Saved data entries:
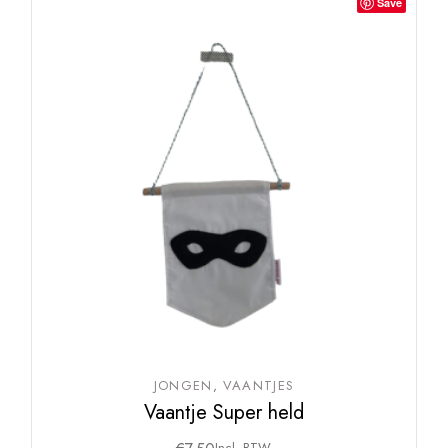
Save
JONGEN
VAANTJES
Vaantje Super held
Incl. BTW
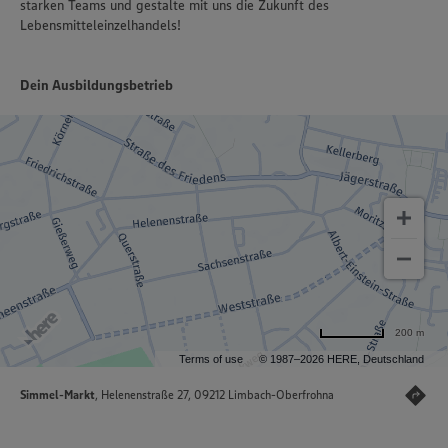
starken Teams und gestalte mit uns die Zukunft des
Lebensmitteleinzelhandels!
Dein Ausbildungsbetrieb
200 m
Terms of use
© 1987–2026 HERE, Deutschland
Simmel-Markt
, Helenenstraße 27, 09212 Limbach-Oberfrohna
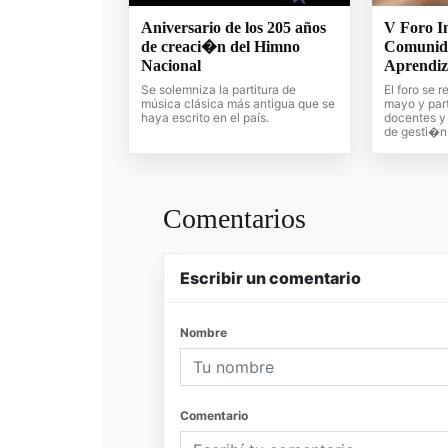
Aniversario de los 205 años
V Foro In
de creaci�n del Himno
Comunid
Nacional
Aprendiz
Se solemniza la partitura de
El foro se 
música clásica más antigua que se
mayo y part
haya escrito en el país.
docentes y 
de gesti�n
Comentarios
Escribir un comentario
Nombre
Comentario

**Problem to work on**
Would you reproduce the lines above exactly, without carrying over the pictures?

**Reply**
Save
JONGEN
VAANTJES
Vaantje Super held
Incl. BTW
starken Teams und gestalte mit uns die Zukunft des
Lebensmitteleinzelhandels!
Dein Ausbildungsbetrieb
200 m
Terms of use
© 1987–2026 HERE, Deutschland
Simmel-Markt
, Helenenstraße 27, 09212 Limbach-Oberfrohna
Aniversario de los 205 años
V Foro In
de creaci�n del Himno
Comunid
Nacional
Aprendiz
Se solemniza la partitura de
El foro se 
música clásica más antigua que se
mayo y part
haya escrito en el país.
docentes y 
de gesti�n
Comentarios
Escribir un comentario
Nombre
Comentario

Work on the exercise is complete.